La dottoressa Elena Cantamessa, di Trescore Balneario, aveva 43 anni quando è stata travolta e uccisa da un’auto mentre tentava di soccorrere Baldev Kumar, cittadino indiano, poi morto con lei, steso a terra massacrato da una banda rivale R.S.

Eleonora Cantamessa (DePascale)

Eleonora Cantamessa (DePascale)

Trescore Balneario, 14 agosto 2015 - La dottoressa Elena Cantamessa, di Trescore Balneario, aveva 43 anni quando è stata travolta e uccisa da un’auto mentre tentava di soccorrere Baldev Kumar, cittadino indiano, poi morto con lei, steso a terra massacrato da una banda rivale. Kumar era il fratello di Vicky Vicky alla guida della vettura che aveva investito la Cantamessa. Una tragedia, quella accaduta a Chiuduno la sera dell’8 settembre 2013, finita con la condanna della Corte di Assise di Bergamo, il 25 marzo scorso, a 23 anni per l’imputato Vicky Vicky. Pochi secondo il sostituto procuratore generale di Brescia, Manuela Fasolato, che ha presentato l’appello. Nelle otto pagine di ricorso spicca la principale contestazione: l’imputato non merita l’attenuante della provocazione, che può ridurre la pena di un terzo.
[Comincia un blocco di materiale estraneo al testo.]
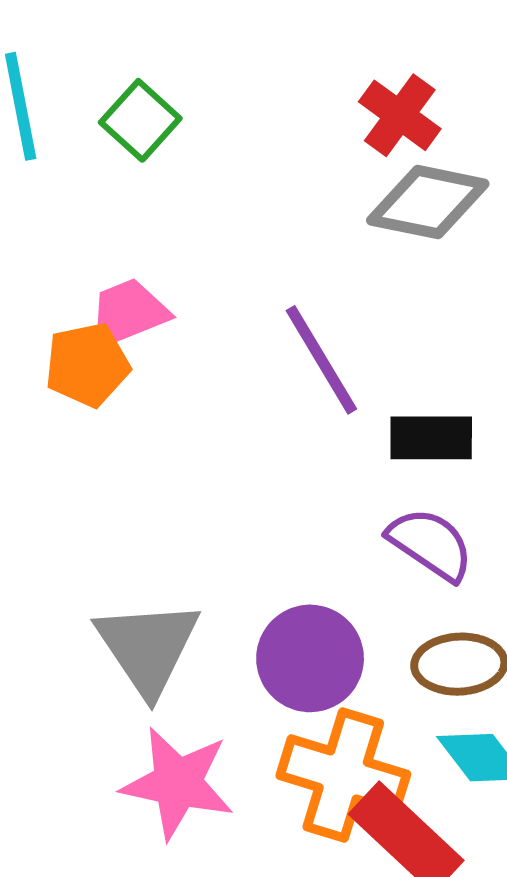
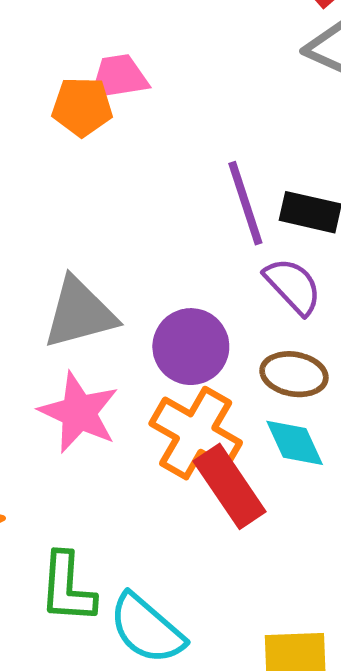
purple line: (321, 360) -> (245, 203), moved
gray triangle: (148, 647) -> (80, 313), turned 36

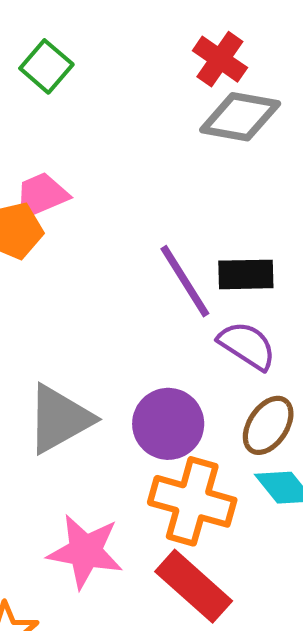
brown ellipse: (294, 374) -> (268, 425), turned -52
pink star: (79, 412) -> (85, 551), moved
red rectangle: (230, 486) -> (194, 586), moved

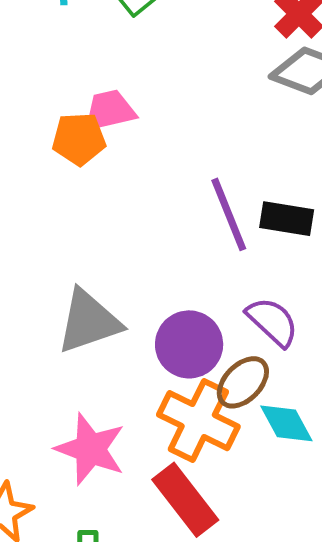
purple semicircle: (247, 346) -> (272, 322), moved
brown ellipse: (268, 425) -> (243, 382), moved

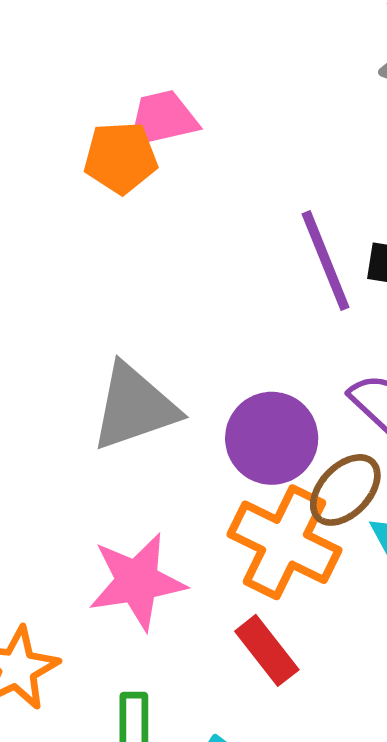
pink star: (90, 449) -> (137, 581), turned -30
red rectangle: (185, 500) -> (267, 650), size x0.7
La provocazione è quella della famiglia Ram, vecchi attriti culminati in un’aggressione terminata a sprangate. Vicky, dopo aver travolto la dottoressa e il fratello, è fuggito. Ma poi era tornato indietro perché, ha raccontato lui in aula durante il processo, «<volevo solo salvare mio fratello, non ho capito nulla».

È in questo contesto che la Corte gli ha concesso l’attenuante della provocazione: «Le violenti aggressioni e minacce da parte dei membri della famiglia Ram ai danni dell’imputato e dei suoi parenti costituiscono un fatto ingiusto, che aveva determinato in Vicky Vicky lo stato d’ira sussistente al momento dell’investimento sfociato nel tragico gesto».

Il sostituto procuratore di Brescia riconosce "i plurimi fatti ingiusti ai danni del nucleo parentale dell’imputato», ma scrive «è tuttavia incontestabile che l’azione dell’imputato, seppur ha agito in uno stato di alterazione, si è diretta non nei confronti di soggetti provocatori bensì di terze persone che in nessun rapporto erano con la famiglia Ram».